Ingredients:

  • 1.5 lbs Fresh Cod Fillets, cut into 4 equal portions
  • 3 tbsp Extra Virgin Olive Oil
  • 2 tbsp Fresh Lemon Juice
  • 4 cloves Garlic, minced
  • 1 tsp Dried Oregano
  • 0.5 tsp Smoked Paprika
  • 0.5 tsp Sea Salt
  • 0.25 tsp Cracked Black Pepper
  • 1 cup Cherry Tomatoes, halved
  • 0.5 cup Kalamata Olives, pitted and halved
  • 0.5 small Red Onion, thinly sliced
  • 0.25 cup Feta Cheese, crumbled
  • 2 tbsp Fresh Parsley, chopped

Instructions:

  1. Preheat your oven to 400°F (200°C).
  2. In a small mixing bowl, whisk together the extra virgin olive oil, fresh lemon juice, minced garlic, dried oregano, smoked paprika, sea salt, and black pepper until the mixture becomes a thickened, opaque emulsion.

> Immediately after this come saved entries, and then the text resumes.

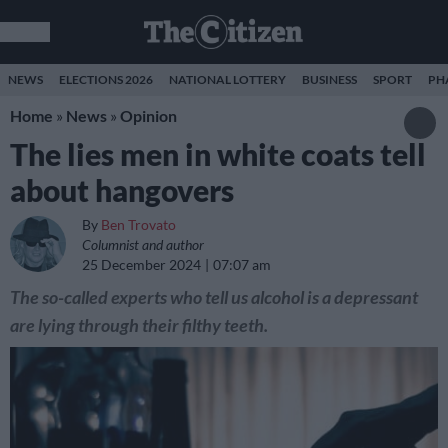
NEWS
ELECTIONS 2026
NATIONAL LOTTERY
BUSINESS
SPORT
PH
Home
»
News
»
Opinion
The lies men in white coats tell
about hangovers
By
Ben Trovato
Columnist and author
25 December 2024
07:07 am
The so-called experts who tell us alcohol is a depressant
are lying through their filthy teeth.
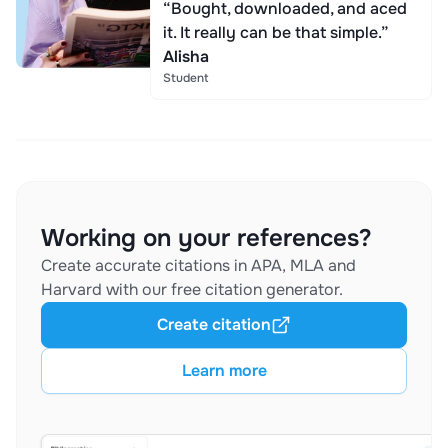
“Bought, downloaded, and aced
it. It really can be that simple.”
Alisha
Student
Working on your references?
Create accurate citations in APA, MLA and
Harvard with our free citation generator.
Create citation
Learn more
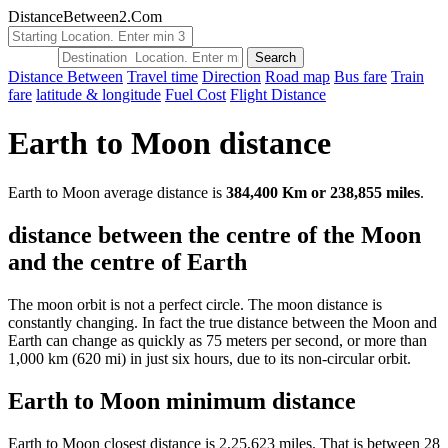
DistanceBetween2.Com
Distance Between
Travel time
Direction
Road map
Bus fare
Train
fare
latitude & longitude
Fuel Cost
Flight Distance
Earth to Moon distance
Earth to Moon average distance is
384,400 Km or 238,855 miles
.
distance between the centre of the Moon
and the centre of Earth
The moon orbit is not a perfect circle. The moon distance is
constantly changing. In fact the true distance between the Moon and
Earth can change as quickly as 75 meters per second, or more than
1,000 km (620 mi) in just six hours, due to its non-circular orbit.
Earth to Moon minimum distance
Earth to Moon closest distance is 2,25,623 miles. That is between 28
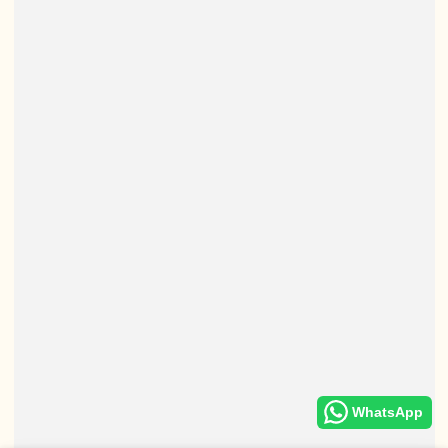
WhatsApp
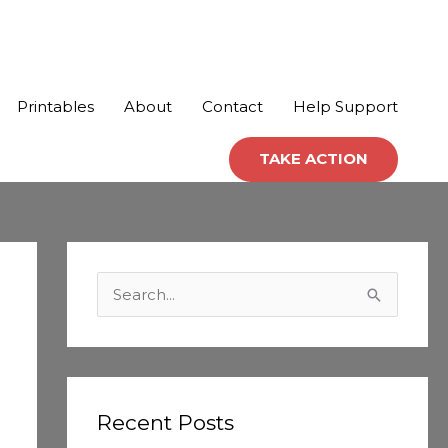
Printables
About
Contact
Help Support
TAKE ACTION
C
a
S
t
e
e
a
g
r
o
c
Recent Posts
r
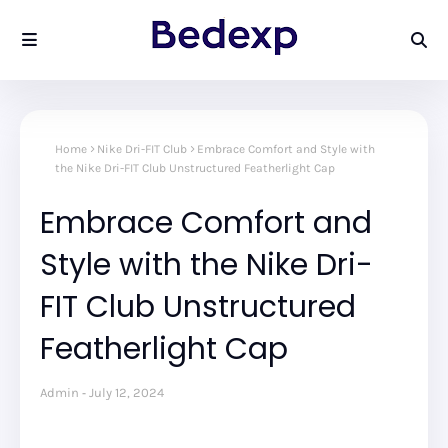
Home
Nike Dri-FIT Club
Embrace Comfort and Style with
the Nike Dri-FIT Club Unstructured Featherlight Cap
Embrace Comfort and
Style with the Nike Dri-
FIT Club Unstructured
Featherlight Cap
Admin
July 12, 2024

  3. Pat the cod fillets bone-dry with paper towels. Place them in the center of a large rimmed sheet pan or ceramic baking dish.
  4. Arrange the halved cherry tomatoes, Kalamata olives, and sliced red onions around the fish fillets.

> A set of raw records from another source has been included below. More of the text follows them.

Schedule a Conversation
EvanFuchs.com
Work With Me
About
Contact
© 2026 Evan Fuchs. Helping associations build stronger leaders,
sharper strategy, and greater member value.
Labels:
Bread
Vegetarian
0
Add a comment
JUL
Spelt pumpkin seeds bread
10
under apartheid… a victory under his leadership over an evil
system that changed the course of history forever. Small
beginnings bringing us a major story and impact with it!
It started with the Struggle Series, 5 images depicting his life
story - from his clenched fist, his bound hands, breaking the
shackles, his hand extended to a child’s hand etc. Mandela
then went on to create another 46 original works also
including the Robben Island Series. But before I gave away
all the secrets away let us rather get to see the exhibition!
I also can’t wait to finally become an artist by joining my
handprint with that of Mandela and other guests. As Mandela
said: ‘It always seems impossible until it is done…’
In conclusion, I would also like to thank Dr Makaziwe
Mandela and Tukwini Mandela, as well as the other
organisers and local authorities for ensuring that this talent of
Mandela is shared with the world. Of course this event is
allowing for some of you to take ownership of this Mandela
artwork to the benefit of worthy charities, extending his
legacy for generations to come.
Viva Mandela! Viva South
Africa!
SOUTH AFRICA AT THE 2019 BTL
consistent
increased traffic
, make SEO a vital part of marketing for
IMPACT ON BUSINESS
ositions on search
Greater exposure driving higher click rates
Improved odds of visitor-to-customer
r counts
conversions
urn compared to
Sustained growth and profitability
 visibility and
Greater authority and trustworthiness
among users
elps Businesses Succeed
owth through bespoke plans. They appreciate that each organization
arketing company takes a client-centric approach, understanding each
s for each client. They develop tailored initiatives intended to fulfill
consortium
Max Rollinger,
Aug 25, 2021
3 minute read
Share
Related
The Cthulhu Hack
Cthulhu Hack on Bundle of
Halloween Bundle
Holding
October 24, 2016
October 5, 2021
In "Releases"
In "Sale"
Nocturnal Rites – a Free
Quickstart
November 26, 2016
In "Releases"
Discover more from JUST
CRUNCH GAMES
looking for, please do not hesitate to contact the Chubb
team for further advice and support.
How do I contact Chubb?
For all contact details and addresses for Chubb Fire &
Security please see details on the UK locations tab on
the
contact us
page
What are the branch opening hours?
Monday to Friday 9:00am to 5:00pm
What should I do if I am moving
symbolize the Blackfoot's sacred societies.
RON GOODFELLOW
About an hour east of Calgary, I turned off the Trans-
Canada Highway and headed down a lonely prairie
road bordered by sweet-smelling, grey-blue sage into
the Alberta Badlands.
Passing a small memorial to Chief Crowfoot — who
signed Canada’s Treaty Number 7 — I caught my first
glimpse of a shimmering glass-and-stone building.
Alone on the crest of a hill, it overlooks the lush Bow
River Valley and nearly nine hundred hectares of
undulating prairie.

  5. Drizzle the lemon-garlic emulsion evenly over the fish and the vegetable medley. Toss the vegetables slightly to ensure they are coated.

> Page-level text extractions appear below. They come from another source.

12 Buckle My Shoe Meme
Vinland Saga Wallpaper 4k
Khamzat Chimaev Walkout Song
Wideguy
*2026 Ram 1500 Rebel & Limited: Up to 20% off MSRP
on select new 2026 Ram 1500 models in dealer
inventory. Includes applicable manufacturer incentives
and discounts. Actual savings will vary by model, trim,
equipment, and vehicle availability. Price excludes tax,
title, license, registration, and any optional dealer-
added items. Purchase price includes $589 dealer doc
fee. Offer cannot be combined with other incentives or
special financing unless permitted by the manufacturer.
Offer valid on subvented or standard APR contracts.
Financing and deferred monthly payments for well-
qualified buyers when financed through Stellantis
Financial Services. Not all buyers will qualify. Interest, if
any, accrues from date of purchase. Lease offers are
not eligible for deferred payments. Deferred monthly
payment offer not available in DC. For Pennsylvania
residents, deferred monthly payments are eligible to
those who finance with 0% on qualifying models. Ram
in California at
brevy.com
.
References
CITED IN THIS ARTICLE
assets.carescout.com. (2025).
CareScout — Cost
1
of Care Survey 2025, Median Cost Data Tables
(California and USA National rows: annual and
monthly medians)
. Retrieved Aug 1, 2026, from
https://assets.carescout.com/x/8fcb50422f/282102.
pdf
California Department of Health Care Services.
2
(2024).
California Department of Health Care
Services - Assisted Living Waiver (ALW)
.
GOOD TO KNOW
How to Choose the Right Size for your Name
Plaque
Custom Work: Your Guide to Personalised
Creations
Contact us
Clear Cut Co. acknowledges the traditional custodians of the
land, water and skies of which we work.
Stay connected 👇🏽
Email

  6. Bake for 12-15 minutes, or until the fish reaches an internal temperature of 140°F (60°C) and the tomatoes have begun to burst.
  7. Remove from the oven and top with crumbled feta cheese. Let the dish rest for 5 minutes to allow carry-over cooking to reach 145°F (63°C). Garnish with fresh parsley before serving.